Hash File Key Columns

nkln@you · Post by **nkln@you** » Thu Mar 08, 2007 9:26 pm

I am populating 13 columns into a hash file. Out of which first 6 columns are keys, as these 6 columns make the record unique.

The same hash file is used as a look up in transformer. This hash file is looked up by input source. I need to compare only first 4 columns of hash files with that of source.

So, for that, while reading from hash file, I need to make only first 4 columns of hash file as keys in transforemr because if the 5th & 6th column are made as key, there is no field in source to compare, and it gives me error.

But if i make only 1st 4 fields as keys, the incoming data from hash file is wrong, and so look up is not done properly. Wrong in the sense the values for columns are interchanged in hash file while reading.

If I make only 4 fileds as keys while populating hash file, only latest values for 5th & 6TH columns will be present as it overides the old values.

What is the solution for this. I need to compare only 1st 4 fields, but the hash file has to be populated with 6 fields

kumar_s · Post by **kumar_s** » Thu Mar 08, 2007 9:42 pm

Are the key that you lookup in the transformer are first 4 and not 3rd,4th,5th and 6th. If so change the order, maintain the same order while populating as well as lookup operation.

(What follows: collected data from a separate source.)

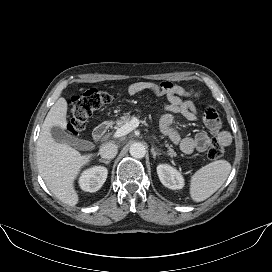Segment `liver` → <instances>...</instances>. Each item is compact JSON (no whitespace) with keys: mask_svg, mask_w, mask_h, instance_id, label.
<instances>
[{"mask_svg":"<svg viewBox=\"0 0 272 272\" xmlns=\"http://www.w3.org/2000/svg\"><path fill=\"white\" fill-rule=\"evenodd\" d=\"M67 101L59 98L48 112L42 124L37 141V166L48 189L64 204L75 206L79 197L74 181L94 155H82L67 144L56 142L51 136V128L67 125Z\"/></svg>","mask_w":272,"mask_h":272,"instance_id":"6515ba94","label":"liver"}]
</instances>
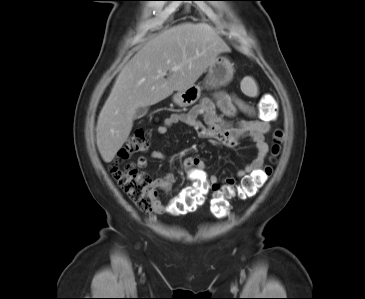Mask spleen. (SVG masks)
Returning <instances> with one entry per match:
<instances>
[{
  "label": "spleen",
  "instance_id": "spleen-1",
  "mask_svg": "<svg viewBox=\"0 0 365 299\" xmlns=\"http://www.w3.org/2000/svg\"><path fill=\"white\" fill-rule=\"evenodd\" d=\"M241 89L249 97L258 95V87L252 77H245L241 82Z\"/></svg>",
  "mask_w": 365,
  "mask_h": 299
}]
</instances>
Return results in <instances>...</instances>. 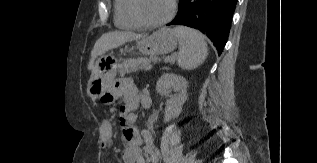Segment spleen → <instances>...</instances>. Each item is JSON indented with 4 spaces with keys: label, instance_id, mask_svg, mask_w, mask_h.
Returning a JSON list of instances; mask_svg holds the SVG:
<instances>
[{
    "label": "spleen",
    "instance_id": "1",
    "mask_svg": "<svg viewBox=\"0 0 317 163\" xmlns=\"http://www.w3.org/2000/svg\"><path fill=\"white\" fill-rule=\"evenodd\" d=\"M179 40L177 63L179 67L193 70L201 65L208 55L207 43L204 35L199 31L184 27H175Z\"/></svg>",
    "mask_w": 317,
    "mask_h": 163
}]
</instances>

oacvb · Post by **oacvb** » Thu Mar 08, 2007 9:56 pm

Could you please explain why you wanted to create hash file with 6 key columns when you are using only 4 for lookup.

I don't think you can create hash file with 6 key columns and using only 4 key columns. Because Hash file work in the following way.

When it stores the data, hash key will be generated for all unique key columns and based on that it will be stored / retrieved from hash file. if you use only a few as key in lookup wrong hash key will be generated which will fetch wrong values.

kumar_s · Post by **kumar_s** » Thu Mar 08, 2007 10:03 pm

It is Hahsed file and not Hash file.
And the hashing mecanism is for the whole keys rather than the keys.
Its basically stores the data based on the order of the field. The position can be still changed while reading the file using the "Position" option. But care should be take while using this. It will totally confuse the order of the fields.

oacvb · Post by **oacvb** » Thu Mar 08, 2007 10:08 pm

Well.You are right it's hashed file. I am not talking about the position of the key columns. What if partial key's are used during lookup?he is using only partial key columns.

kumar_s · Post by **kumar_s** » Thu Mar 08, 2007 10:12 pm

As the OP stated that input has many records when considiring first 4 keys and the duplicate rows are getting rejected during the key field mark. And would be able to get the full list only if all the six fields are marked as key.
But its a very good valid point that, if the lookup is done only based on four keys, the same duplicate issue will occur. Lets see whats the requirement of OP.

nkln@you · Post by **nkln@you** » Thu Mar 08, 2007 10:25 pm

Kumar I want to compare first 4 only not 3rd, 4th, 5th, 6th columns. I didnt understand the follwoing sentence.

If so change the order, maintain the same order while populating as well as lookup operation.

Yes, as oacvb said I am using only partial key columns. I am populating hash file with 6 key columns because

Code: Select all

If I make only 4 fileds as keys while populating hash file, only latest values for 5th & 6TH columns will be present as it overides the old values

suppose values for 6 columns are as below for 2 records:

a b c d e f g

a b c d e s t

If I make first 4 columns as keys then in hash file only the second records will be present.

a b c d e s t as it overrides the first record.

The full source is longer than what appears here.